# :icon-globe: Global Search Visualizer

![Python](https://img.shields.io/badge/Python-3776AB?style=for-the-badge&logo=python&logoColor=white&labelColor=000000&color=000000) ![Playwright](https://img.shields.io/badge/Playwright-2EAD33?style=for-the-badge&logo=playwright&logoColor=white&labelColor=000000&color=000000) ![React](https://img.shields.io/badge/React-20232a?style=for-the-badge&logo=react&logoColor=61DAFB&labelColor=000000&color=000000) ![License](https://img.shields.io/github/license/0xarchit/global-search-visualizer?style=for-the-badge&logo=github&logoColor=white&labelColor=000000&color=000000)  
![Stars](https://img.shields.io/github/stars/0xarchit/global-search-visualizer?style=for-the-badge&logo=github&logoColor=white&labelColor=000000&color=000000) ![Repo Size](https://img.shields.io/github/repo-size/0xarchit/global-search-visualizer?style=for-the-badge&logo=github&logoColor=white&labelColor=000000&color=000000) ![Forks](https://img.shields.io/github/forks/0xarchit/global-search-visualizer?style=for-the-badge&logo=github&logoColor=white&labelColor=000000&color=000000) [![Website](https://img.shields.io/website?url=https://global-view.0xarchit.is-a.dev&style=for-the-badge&logo=html5&logoColor=white&labelColor=000000&color=000000)](https://global-view.0xarchit.is-a.dev){target="_blank"}

:icon-mark-github: **GitHub:** [0xarchit/global-search-visualizer](https://github.com/0xarchit/global-search-visualizer){target="_blank"}  
:icon-globe: **Live Project:** [global-view.0xarchit.is-a.dev](https://global-view.0xarchit.is-a.dev){target="_blank"}  
:icon-beaker: **Explore Backend API:** [global-search-api.0xarchit.is-a.dev/docs](https://global-search-api.0xarchit.is-a.dev/docs){target="_blank"}

> [!TIP]
> :icon-rocket: Quick start: Clone the repo, install dependencies, run `python start.py` to launch both backend and frontend servers.

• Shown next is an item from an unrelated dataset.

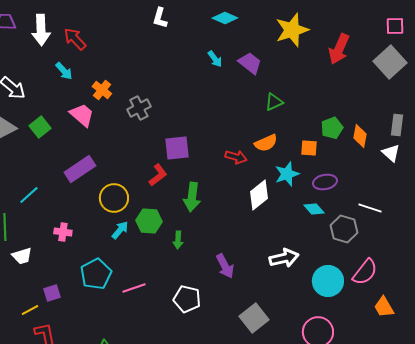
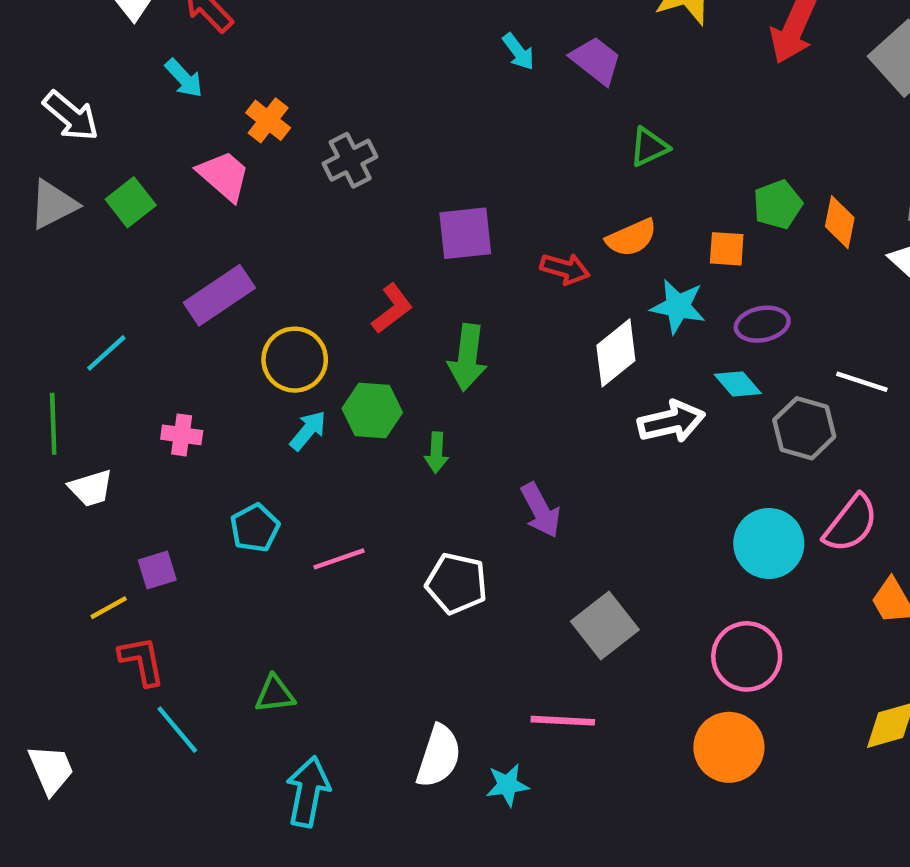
purple square: (177, 148) -> (465, 233), moved
cyan star: (287, 174) -> (678, 306), turned 30
white arrow: (284, 258) -> (671, 422), moved
cyan pentagon: (96, 274) -> (255, 528), size x0.7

## :icon-star: Features {#features}

### :icon-search: Search & Automation {#search--automation}

- :icon-search: **Multi-Region Search**: Test search results from different geographical locations using HTTP/SOCKS4/SOCKS5 proxies
- :icon-browser: **Multiple Search Engines**: Support for Google, Bing, DuckDuckGo, and Yahoo
- :icon-key: **Google Programmable Search API**: Optional API integration to bypass CAPTCHA challenges for Google search

> [!NOTE]
> :icon-alert: Using Google Programmable Search (CSE) can reduce CAPTCHAs and improve reliability for large-scale searches. Keep keys secure and monitor quota usage.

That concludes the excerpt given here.